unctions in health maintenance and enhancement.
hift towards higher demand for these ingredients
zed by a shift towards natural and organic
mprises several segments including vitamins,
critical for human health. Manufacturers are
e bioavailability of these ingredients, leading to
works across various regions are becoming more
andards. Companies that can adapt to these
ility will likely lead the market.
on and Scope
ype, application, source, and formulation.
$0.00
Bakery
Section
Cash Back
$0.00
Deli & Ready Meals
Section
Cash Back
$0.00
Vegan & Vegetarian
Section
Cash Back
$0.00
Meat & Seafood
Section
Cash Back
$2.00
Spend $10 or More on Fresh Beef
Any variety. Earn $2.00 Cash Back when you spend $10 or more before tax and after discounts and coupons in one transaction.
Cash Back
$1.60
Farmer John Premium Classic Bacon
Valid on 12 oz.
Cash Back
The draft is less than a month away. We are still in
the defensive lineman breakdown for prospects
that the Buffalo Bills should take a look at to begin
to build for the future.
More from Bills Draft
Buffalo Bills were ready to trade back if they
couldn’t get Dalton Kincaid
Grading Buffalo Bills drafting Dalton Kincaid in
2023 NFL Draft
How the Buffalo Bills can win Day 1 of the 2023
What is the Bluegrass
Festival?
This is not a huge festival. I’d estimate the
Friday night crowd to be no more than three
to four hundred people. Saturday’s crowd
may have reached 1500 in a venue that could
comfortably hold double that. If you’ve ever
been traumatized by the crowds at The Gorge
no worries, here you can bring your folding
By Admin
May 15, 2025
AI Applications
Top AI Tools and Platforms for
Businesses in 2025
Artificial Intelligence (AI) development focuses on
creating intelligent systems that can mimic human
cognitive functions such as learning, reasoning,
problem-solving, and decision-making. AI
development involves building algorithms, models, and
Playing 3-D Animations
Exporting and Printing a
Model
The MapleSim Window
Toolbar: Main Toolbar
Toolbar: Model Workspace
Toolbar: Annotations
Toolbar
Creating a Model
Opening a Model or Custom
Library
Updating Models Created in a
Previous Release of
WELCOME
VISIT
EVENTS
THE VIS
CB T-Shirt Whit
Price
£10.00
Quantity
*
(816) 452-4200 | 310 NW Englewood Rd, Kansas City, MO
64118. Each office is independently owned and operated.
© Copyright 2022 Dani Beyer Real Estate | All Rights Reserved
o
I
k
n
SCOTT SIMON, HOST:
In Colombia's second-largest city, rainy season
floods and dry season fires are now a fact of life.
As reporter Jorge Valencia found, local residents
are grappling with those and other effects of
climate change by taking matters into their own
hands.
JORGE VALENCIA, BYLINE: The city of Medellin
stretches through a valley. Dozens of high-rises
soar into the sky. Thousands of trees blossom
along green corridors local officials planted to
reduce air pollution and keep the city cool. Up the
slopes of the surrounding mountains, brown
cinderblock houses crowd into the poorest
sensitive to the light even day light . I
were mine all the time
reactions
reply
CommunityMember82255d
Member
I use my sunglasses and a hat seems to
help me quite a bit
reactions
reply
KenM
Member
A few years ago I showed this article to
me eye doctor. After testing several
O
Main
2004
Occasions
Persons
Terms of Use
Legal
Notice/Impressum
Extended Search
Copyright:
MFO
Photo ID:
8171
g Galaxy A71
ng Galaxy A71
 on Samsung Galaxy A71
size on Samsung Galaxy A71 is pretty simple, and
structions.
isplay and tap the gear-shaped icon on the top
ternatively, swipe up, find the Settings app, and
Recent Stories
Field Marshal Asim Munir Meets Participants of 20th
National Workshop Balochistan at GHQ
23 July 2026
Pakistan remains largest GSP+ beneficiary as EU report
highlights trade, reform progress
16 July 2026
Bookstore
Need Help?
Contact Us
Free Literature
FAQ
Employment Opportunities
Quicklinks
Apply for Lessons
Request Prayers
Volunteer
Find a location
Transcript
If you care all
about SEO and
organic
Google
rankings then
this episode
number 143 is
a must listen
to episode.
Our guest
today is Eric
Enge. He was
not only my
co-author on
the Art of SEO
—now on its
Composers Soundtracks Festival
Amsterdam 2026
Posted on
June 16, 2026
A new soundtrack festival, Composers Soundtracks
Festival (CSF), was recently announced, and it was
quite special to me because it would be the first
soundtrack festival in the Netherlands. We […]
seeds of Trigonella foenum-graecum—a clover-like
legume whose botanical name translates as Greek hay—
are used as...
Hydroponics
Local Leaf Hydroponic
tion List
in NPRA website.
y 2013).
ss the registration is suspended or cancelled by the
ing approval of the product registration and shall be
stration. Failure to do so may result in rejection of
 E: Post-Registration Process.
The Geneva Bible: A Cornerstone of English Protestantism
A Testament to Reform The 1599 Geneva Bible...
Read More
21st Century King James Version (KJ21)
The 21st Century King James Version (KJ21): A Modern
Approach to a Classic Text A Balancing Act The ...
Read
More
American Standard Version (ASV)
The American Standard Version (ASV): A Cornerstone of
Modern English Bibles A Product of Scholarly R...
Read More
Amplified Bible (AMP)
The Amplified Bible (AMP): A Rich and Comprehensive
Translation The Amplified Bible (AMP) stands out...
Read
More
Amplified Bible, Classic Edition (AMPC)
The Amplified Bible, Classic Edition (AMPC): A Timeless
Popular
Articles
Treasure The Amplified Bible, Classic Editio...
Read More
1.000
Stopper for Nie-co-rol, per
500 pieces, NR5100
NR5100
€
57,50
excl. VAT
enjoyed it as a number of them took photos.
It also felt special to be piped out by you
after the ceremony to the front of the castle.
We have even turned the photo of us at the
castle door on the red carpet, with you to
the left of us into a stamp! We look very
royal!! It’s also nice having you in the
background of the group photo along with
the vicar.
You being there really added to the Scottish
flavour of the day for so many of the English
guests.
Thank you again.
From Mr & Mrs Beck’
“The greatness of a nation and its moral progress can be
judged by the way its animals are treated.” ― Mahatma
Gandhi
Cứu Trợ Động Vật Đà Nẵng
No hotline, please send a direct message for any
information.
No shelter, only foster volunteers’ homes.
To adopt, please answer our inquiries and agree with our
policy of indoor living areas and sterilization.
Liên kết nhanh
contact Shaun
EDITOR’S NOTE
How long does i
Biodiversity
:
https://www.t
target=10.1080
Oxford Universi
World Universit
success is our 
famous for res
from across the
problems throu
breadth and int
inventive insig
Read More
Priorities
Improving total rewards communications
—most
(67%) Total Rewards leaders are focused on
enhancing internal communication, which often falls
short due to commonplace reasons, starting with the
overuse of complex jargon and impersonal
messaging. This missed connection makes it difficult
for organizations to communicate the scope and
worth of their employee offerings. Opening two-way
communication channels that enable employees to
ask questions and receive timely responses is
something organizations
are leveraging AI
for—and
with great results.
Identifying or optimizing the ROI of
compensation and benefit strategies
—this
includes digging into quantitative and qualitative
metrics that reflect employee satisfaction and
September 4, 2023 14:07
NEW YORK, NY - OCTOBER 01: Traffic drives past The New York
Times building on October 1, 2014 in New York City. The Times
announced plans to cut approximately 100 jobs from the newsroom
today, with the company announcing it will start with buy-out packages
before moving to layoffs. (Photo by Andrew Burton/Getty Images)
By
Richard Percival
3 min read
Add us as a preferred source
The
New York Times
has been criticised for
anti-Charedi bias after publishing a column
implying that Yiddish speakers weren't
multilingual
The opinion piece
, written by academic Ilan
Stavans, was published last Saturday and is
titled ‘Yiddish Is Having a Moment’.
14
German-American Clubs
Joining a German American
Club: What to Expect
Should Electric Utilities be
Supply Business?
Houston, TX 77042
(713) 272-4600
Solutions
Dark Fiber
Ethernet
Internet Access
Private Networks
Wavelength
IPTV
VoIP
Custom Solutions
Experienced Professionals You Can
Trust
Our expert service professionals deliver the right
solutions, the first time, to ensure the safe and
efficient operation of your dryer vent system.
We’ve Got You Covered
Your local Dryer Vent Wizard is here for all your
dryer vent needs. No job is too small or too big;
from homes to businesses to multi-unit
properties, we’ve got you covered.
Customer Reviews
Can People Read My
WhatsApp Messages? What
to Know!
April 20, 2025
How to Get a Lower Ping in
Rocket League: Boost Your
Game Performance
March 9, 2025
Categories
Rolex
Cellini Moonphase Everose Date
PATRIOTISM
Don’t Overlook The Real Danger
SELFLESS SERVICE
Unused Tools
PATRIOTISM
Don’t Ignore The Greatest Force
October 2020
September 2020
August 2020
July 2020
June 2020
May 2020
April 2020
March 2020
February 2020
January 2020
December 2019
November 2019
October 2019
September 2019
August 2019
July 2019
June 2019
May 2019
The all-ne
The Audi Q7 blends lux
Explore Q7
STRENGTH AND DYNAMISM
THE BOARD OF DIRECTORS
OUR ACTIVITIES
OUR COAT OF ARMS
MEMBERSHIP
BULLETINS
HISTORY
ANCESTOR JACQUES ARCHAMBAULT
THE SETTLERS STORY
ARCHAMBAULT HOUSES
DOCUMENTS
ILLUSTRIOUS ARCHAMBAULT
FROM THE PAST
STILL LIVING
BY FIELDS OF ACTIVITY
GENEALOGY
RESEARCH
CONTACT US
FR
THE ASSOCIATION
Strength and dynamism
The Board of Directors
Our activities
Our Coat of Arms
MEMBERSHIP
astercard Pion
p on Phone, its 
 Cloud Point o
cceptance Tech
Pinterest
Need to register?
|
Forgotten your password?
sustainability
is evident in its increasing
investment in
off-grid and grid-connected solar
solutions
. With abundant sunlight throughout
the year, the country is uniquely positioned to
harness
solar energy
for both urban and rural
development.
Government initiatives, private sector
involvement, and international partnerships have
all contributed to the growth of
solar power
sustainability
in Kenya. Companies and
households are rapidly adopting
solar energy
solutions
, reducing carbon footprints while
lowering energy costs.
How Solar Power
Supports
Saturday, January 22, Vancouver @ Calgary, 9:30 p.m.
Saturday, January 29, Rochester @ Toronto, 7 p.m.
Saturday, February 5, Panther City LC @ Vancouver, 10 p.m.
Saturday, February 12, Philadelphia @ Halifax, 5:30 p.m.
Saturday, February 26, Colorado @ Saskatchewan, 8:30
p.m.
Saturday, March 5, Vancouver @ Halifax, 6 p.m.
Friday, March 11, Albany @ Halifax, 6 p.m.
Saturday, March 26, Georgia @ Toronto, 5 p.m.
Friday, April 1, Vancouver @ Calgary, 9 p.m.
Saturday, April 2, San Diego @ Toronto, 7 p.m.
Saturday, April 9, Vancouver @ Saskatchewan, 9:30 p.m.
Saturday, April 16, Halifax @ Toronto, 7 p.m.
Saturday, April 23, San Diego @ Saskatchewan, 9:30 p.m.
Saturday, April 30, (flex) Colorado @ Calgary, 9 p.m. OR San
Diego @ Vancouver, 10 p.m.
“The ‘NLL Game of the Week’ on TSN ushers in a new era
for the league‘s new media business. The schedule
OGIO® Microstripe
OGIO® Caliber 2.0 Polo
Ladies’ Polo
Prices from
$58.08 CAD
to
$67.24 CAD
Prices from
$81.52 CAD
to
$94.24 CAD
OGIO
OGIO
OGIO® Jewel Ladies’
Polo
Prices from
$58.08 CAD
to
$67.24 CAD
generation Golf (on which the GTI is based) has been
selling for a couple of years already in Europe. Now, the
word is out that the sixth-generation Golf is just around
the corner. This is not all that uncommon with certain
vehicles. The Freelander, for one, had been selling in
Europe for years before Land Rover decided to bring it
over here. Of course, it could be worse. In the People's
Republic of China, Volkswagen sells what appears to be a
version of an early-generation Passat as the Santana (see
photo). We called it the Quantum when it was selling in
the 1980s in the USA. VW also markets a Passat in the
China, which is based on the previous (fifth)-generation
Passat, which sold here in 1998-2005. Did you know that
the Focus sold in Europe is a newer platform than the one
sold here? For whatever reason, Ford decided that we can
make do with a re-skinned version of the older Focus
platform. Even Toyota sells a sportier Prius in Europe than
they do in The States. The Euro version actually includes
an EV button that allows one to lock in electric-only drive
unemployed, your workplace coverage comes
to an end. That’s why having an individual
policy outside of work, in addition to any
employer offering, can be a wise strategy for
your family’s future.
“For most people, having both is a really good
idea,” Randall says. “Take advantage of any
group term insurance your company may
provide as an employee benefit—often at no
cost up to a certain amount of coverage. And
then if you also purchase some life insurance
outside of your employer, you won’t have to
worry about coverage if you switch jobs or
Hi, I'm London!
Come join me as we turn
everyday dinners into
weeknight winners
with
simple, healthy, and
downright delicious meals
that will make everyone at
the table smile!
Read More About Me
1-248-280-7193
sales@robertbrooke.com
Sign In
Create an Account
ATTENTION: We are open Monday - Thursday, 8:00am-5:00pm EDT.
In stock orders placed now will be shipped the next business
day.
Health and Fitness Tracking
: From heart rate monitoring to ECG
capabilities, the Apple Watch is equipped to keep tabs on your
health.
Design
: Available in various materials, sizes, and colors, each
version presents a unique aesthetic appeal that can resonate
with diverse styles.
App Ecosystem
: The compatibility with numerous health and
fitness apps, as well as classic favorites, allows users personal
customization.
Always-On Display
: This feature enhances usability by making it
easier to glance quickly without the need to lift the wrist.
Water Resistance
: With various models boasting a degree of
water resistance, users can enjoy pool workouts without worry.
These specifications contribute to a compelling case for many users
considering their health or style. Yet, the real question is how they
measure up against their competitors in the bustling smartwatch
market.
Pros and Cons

________________

:: Exercise prompt ::
Reading down the material above, count how many lines contain the word "American". Respond with the number by itself.

:: Completed task ::
4